- 31 Oct '11 08:22The graph of f(x) = ax^2 + bx + c is a parabola if a does not equal zero. The effect of a and c on the graph are fairly simple, a can flip it upside down and make it tighter or wider, c moves the apex in the direction of the y-axis.

b is less obvious. It would seem to move the apex of the parabola along a curve, but what curve? - 31 Oct '11 12:17

Hint:*Originally posted by talzamir***The graph of f(x) = ax^2 + bx + c is a parabola if a does not equal zero. The effect of a and c on the graph are fairly simple, a can flip it upside down and make it tighter or wider, c moves the apex in the direction of the y-axis.**

b is less obvious. It would seem to move the apex of the parabola along a curve, but what curve?It\'s not, strictly speaking, a curve.

Richard - 31 Oct '11 22:23 / 2 editsy = ax^2 + bx + c

dy/dx = 2ax + b

At the apex this is zero

2ax + b = 0

x = -b/(2a) at the apex

y = ax^2 + bx + c

at the apex:

y = b^2/(4a) - b^2/(2a) + c

y = -b^2/(4a) + c

Since the intercept y scales with b^2 and the intercept x scales with b, b moves the intercept along a parabola - 01 Nov '11 06:38 / 1 editIndeed it does - nicely done.

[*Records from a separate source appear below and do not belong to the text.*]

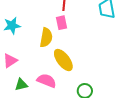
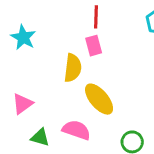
cyan star: (12, 26) -> (23, 37), moved, turned -30
green triangle: (21, 85) -> (40, 137), turned 32

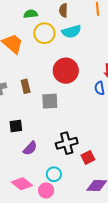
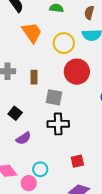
yellow circle: (44, 33) -> (64, 43), moved
black square: (16, 126) -> (15, 113), turned 32
black cross: (67, 143) -> (58, 124), moved

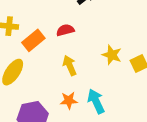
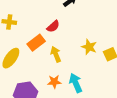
red semicircle: (65, 30) -> (53, 26), turned 152
orange rectangle: (33, 40) -> (36, 43), moved

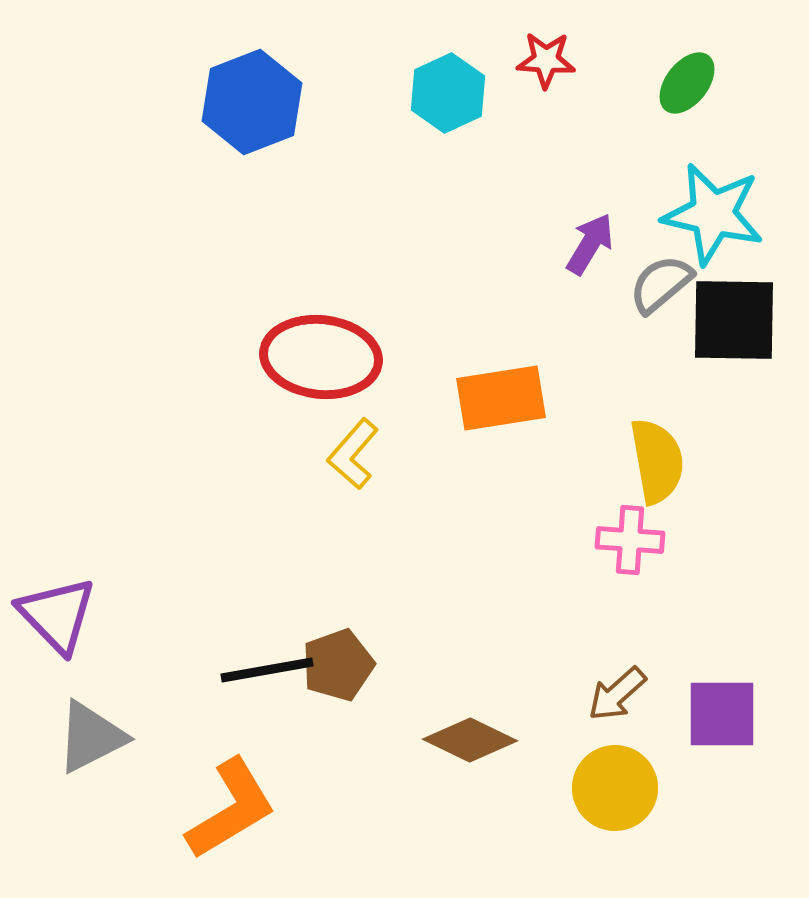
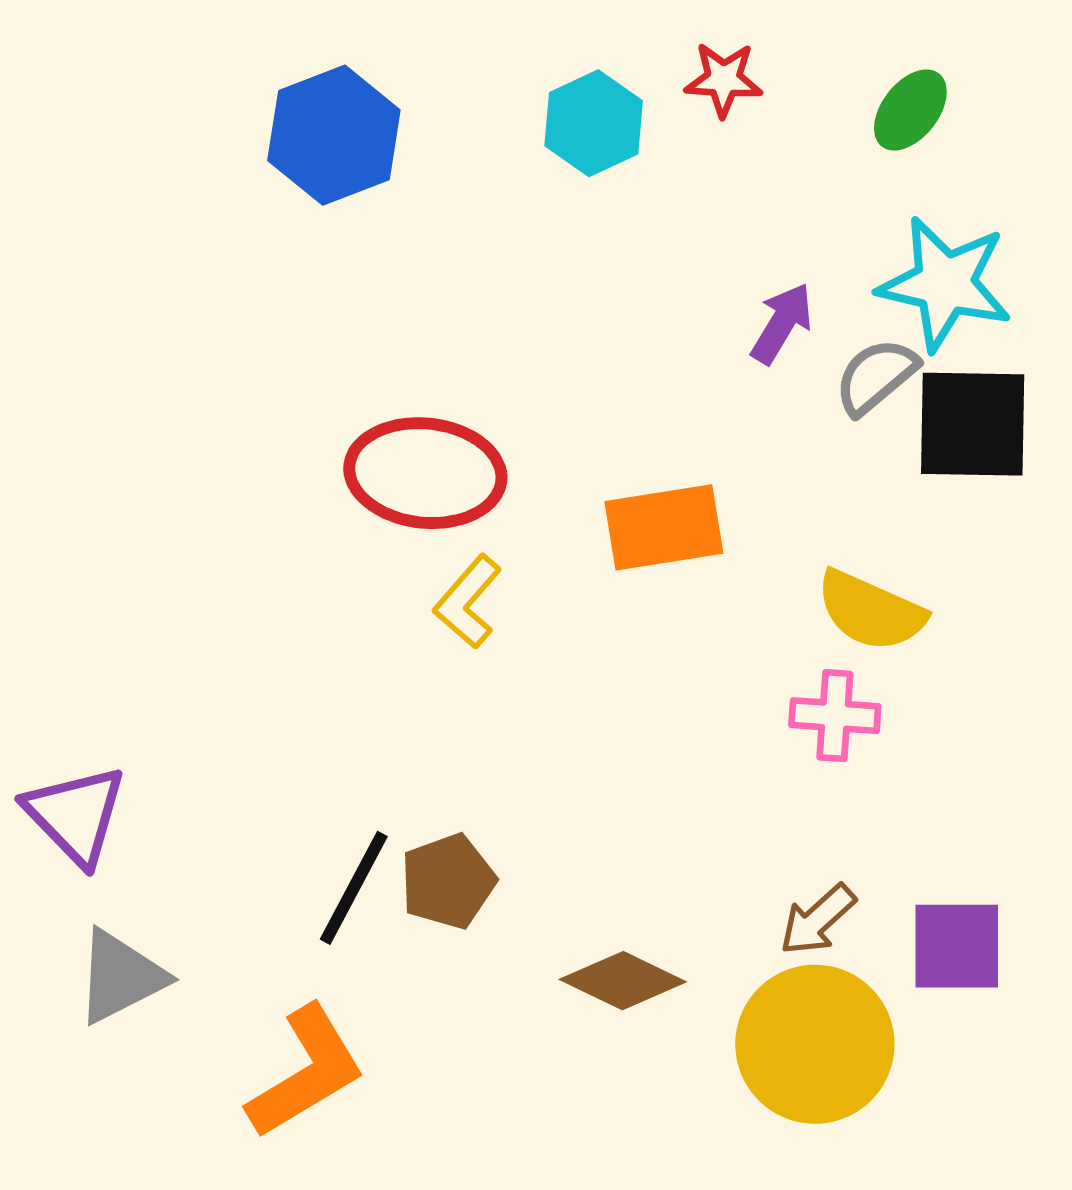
yellow semicircle: (657, 461) -> (871, 611), turned 124
black line: (267, 670) -> (354, 888), turned -52
yellow circle: (615, 788) -> (815, 1044), size x1.4

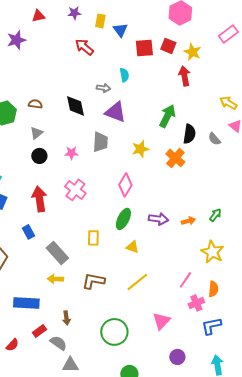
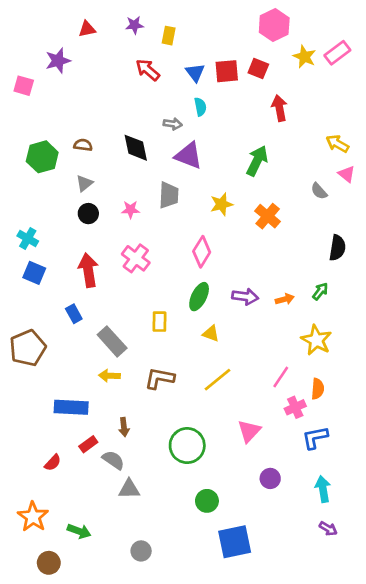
blue triangle: (120, 30) -> (195, 72), moved
yellow star: (192, 52) -> (304, 57), moved
black semicircle: (189, 134) -> (337, 248), moved

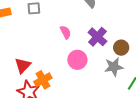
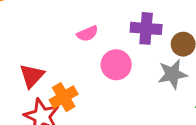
pink semicircle: (65, 32) -> (87, 34), moved, turned 96
purple cross: (97, 37) -> (146, 28), turned -36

Putting it into a more familiar format of y(x) instead of the paired equations of y(b) and x(b).

Coordinates of the apex being, as you solved it,

x = -b/(2a)

y = -b^2/(4a) + c

Squaring the first equation gives x^2 = b^2/(4a^2).

Tweaking the second equation and then substituting x into it gives

y = -b^2/(4a) + c = -a * b^2 / (4a^2) + c = -ax^2 + c

So it seems not just any parabola, but identical in shape with the original, upside down, and has the apex at (0,c) which is where all the parabolas y = ax^2 + bx + c pass through the y-axis.